[Opening DATA UNDER STUDY section]
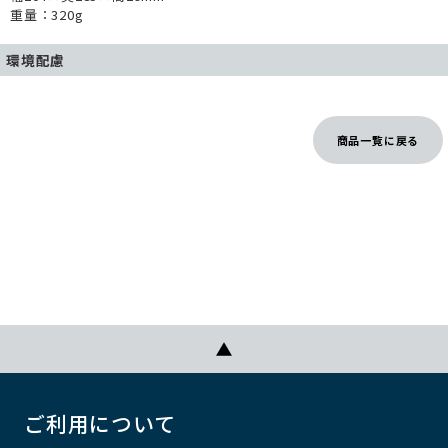
重量：320g
環境配慮
商品一覧に戻る
ご利用について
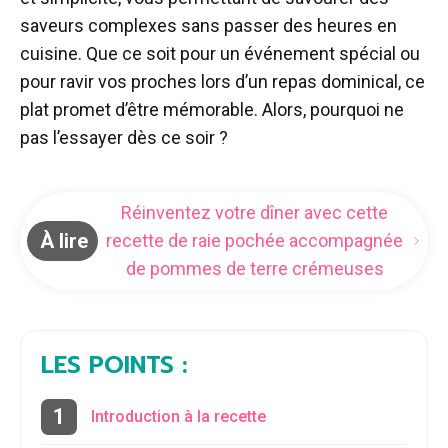
saveurs complexes sans passer des heures en
cuisine. Que ce soit pour un événement spécial ou
pour ravir vos proches lors d’un repas dominical, ce
plat promet d’être mémorable. Alors, pourquoi ne
pas l’essayer dès ce soir ?
Réinventez votre dîner avec cette
À lire
recette de raie pochée accompagnée
de pommes de terre crémeuses
LES POINTS :
Introduction à la recette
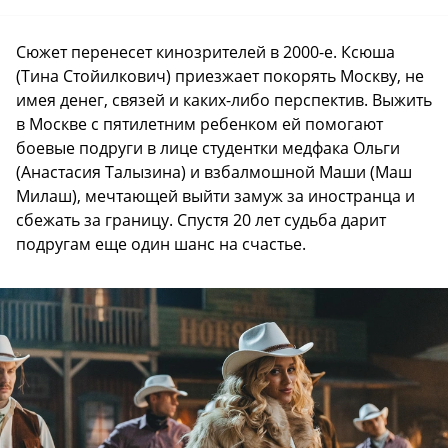
Сюжет перенесет кинозрителей в 2000-е. Ксюша
(Тина Стойилкович) приезжает покорять Москву, не
имея денег, связей и каких-либо перспектив. Выжить
в Москве с пятилетним ребенком ей помогают
боевые подруги в лице студентки медфака Ольги
(Анастасия Талызина) и взбалмошной Маши (Маш
Милаш), мечтающей выйти замуж за иностранца и
сбежать за границу. Спустя 20 лет судьба дарит
подругам еще один шанс на счастье.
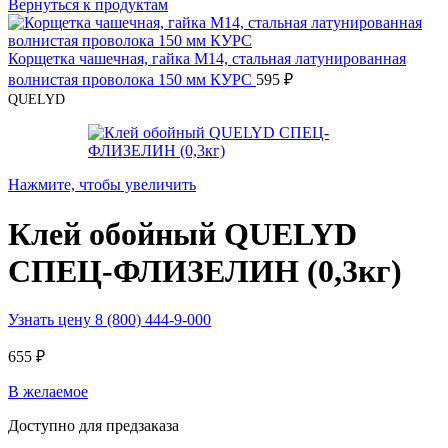
Вернуться к продуктам
Корщетка чашечная, гайка М14, стальная латунированная
волнистая проволока 150 мм КУРС
595
₽
QUELYD
Нажмите, чтобы увеличить
Клей обойный QUELYD
СПЕЦ-ФЛИЗЕЛИН (0,3кг)
Узнать цену 8 (800) 444-9-000
655
₽
В желаемое
Доступно для предзаказа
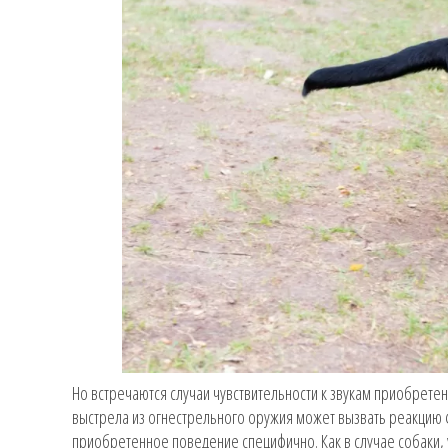
Но встречаются случаи чувствительности к звукам приобрете
выстрела из огнестрельного оружия может вызвать реакцию ф
приобретенное поведение специфично. Как в случае собаки,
[Closing DATA UNDER STUDY section]
(EXERCISE OBJECTIVE) From the records, copy every line that has the string "recette" in it.

(RESULT OF THIS TASK)
recette de raie pochée accompagnée
Introduction à la recette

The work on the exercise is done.